Big bang avoidance and APIs will boost systems integration for banks

Starting small and taking implementation as a learning process will help banks keep up in a sector dominated by change, says DNB Bank's Carla Padró

by | March 20, 2019 | bobsguide

Banks must start small and ensure that incremental development enables them to learn about their systems, while a sudden, “big bang” launch should be avoided at all costs. That’s according to DNB Bank’s senior IT project manager, Carla Padró.

“You don’t actually need to have core systems integration right away, as you don’t need to have that much personalised information ready to get value for a customer. What is important is a seamless transition to an agent,” she says.

DNB Bank completed the implementation of a new chatbot solution, provided by boost.ai, in June last year. 51% of all incoming chat traffic is now being handled by the cloud-based system, according to Padró. From selection to go-live, the project took four months.

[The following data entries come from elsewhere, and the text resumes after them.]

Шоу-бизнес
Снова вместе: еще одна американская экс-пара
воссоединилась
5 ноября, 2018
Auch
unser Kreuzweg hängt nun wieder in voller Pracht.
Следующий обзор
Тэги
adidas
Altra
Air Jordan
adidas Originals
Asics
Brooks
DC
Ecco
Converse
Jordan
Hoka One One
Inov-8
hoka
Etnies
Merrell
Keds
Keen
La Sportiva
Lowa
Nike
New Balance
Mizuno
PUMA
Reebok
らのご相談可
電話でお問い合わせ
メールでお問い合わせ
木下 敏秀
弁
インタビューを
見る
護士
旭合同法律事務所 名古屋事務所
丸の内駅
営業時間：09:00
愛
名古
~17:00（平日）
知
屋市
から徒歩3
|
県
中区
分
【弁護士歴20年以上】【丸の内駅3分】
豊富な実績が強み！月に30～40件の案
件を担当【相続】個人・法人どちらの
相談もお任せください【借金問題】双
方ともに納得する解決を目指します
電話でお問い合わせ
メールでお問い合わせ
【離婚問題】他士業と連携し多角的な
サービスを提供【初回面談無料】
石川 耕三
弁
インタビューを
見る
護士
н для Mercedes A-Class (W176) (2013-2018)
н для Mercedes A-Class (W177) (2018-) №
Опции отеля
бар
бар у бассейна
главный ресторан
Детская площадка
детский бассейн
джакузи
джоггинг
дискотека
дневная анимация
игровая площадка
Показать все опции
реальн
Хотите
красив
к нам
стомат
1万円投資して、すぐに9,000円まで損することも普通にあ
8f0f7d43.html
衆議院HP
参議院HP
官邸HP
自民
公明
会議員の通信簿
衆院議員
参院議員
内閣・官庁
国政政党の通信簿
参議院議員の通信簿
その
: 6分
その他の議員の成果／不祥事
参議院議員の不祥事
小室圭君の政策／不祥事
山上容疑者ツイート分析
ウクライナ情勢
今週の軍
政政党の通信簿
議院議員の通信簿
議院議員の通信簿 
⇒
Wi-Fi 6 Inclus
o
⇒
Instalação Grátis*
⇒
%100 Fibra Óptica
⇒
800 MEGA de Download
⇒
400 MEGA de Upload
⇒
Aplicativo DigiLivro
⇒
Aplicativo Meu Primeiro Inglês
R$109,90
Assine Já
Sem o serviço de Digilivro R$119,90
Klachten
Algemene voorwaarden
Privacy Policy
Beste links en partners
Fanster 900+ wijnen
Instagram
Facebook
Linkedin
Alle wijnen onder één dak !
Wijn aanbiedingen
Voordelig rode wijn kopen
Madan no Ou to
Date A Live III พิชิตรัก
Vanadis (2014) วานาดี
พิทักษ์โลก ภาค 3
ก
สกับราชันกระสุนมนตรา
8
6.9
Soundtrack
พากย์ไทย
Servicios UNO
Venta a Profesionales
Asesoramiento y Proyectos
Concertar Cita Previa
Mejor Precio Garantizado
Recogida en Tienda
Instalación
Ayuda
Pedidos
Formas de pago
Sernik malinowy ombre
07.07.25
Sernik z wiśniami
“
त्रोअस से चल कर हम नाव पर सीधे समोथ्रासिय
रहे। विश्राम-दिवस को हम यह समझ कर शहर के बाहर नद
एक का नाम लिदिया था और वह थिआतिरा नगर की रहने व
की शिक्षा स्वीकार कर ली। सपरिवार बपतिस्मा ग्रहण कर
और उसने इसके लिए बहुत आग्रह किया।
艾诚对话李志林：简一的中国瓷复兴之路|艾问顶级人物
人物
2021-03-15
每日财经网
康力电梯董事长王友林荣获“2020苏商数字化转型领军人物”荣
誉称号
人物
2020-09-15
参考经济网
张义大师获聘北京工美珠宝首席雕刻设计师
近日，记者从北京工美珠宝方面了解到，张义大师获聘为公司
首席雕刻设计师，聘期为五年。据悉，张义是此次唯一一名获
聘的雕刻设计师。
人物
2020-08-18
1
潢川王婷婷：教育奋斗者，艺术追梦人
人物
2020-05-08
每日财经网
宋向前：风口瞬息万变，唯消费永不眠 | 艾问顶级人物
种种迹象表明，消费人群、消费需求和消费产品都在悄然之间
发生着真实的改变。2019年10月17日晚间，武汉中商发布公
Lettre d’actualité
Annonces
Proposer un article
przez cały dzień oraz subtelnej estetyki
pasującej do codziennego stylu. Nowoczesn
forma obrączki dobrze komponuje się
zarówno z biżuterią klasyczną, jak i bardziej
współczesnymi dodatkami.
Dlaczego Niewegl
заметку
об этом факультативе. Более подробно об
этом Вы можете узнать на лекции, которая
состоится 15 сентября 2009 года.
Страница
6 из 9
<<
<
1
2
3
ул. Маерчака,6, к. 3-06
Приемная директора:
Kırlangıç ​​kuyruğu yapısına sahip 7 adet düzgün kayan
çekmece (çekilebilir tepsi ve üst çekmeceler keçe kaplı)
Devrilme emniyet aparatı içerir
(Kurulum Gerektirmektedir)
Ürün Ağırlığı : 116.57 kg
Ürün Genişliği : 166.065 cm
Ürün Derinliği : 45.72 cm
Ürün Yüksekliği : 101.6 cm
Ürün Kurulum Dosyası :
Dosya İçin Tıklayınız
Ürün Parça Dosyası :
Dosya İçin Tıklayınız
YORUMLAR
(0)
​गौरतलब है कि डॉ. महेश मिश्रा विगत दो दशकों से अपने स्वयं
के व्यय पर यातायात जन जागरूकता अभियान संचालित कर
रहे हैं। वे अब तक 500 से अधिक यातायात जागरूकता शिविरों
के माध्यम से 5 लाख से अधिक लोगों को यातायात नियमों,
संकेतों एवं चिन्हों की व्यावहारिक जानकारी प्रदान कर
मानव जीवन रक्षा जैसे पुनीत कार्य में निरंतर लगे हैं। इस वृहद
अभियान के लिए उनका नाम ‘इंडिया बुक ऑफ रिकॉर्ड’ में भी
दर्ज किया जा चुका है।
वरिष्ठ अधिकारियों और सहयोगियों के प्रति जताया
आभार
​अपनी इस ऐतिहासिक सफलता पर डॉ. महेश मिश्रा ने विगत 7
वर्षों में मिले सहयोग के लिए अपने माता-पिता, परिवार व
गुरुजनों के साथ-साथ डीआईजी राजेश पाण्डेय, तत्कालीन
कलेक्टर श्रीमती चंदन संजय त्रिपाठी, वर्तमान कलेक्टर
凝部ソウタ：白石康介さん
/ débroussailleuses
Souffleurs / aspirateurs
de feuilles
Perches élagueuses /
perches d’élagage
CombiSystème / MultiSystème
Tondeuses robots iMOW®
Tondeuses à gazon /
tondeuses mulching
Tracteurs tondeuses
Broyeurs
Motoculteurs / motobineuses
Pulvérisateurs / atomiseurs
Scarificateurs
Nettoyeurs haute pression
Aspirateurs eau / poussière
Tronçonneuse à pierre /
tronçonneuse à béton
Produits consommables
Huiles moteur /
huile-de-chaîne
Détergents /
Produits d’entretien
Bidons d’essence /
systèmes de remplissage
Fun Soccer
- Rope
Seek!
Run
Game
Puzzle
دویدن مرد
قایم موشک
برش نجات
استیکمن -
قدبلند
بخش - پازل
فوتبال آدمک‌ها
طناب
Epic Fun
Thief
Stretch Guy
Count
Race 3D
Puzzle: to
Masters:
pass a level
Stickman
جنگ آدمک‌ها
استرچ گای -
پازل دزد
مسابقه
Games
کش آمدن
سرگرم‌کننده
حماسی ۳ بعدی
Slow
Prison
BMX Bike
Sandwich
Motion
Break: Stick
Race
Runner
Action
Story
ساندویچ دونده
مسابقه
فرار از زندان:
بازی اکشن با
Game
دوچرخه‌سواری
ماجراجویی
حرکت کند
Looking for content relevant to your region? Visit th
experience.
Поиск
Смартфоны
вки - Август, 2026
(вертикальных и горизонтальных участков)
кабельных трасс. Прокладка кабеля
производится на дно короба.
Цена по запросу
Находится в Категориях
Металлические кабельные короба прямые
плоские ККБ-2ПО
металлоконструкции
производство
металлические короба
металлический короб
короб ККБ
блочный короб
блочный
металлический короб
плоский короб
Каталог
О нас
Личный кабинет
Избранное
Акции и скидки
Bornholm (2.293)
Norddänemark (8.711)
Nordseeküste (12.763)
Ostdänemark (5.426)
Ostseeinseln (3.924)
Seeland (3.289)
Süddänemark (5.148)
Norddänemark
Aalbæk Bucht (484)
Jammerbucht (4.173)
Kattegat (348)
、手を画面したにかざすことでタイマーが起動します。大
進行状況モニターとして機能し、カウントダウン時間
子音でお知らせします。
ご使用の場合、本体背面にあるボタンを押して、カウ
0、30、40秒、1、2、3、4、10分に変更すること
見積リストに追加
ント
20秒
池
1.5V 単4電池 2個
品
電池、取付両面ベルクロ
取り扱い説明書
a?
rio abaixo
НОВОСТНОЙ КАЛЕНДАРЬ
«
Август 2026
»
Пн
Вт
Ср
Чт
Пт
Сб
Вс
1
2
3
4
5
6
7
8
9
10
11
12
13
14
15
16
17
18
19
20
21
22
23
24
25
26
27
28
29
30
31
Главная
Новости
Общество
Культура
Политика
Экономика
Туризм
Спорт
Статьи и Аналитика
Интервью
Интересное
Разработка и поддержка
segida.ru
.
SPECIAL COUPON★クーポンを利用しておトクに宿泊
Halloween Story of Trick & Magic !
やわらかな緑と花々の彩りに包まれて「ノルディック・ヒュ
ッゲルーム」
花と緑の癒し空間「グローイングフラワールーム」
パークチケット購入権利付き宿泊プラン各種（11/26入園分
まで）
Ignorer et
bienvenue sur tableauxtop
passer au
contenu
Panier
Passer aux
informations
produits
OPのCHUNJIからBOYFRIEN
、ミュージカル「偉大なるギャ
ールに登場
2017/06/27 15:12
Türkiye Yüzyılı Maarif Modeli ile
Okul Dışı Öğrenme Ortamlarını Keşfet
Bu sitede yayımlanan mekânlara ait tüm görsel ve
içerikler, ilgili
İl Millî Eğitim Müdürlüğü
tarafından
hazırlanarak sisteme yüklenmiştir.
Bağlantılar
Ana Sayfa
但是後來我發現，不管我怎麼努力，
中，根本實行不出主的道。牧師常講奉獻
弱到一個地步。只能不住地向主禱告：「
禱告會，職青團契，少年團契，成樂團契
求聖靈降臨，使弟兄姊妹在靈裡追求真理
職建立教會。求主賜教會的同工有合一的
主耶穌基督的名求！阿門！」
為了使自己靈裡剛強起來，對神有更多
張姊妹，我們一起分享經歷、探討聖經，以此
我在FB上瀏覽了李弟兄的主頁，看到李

According to Padró, most of the questions which come to customer call centres and chat services are repetitive and easily answered: “I’ve seen this in most of the banks I’ve worked in. This is why DNB was able to route 50% of our traffic through the chatbot, as half of the customers are asking generic questions without needing detailed access to their accounts.”

A February 2019 survey from Uberall found that 80% of customers who have used chatbots report it as a positive experience, but also discovered that 59% of consumers had no interest in using the technology in the near future. Padró says in Norway, and across other Scandinavian countries, users are more interested in talking to bots and solving issues over chat. While Scandinavian banks might be embracing the new technology, American banks remain sceptical. According to a March 2019 Celent report, only 7% of community banks and credit unions are live with a chatbot solution, while 15% have future plans to do so.

Open Banking alternatives

There is no need for a big bang launch with new systems, or for a bank to jump headlong into trying to deploy a new technology across its entire front office in one swoop, she adds. “Things move so fast in technology and you won’t know what’s going to be the best solution in two or three years’ time. So right now, to get value from what you have already, you need to work on what you know you can have in place within a few months.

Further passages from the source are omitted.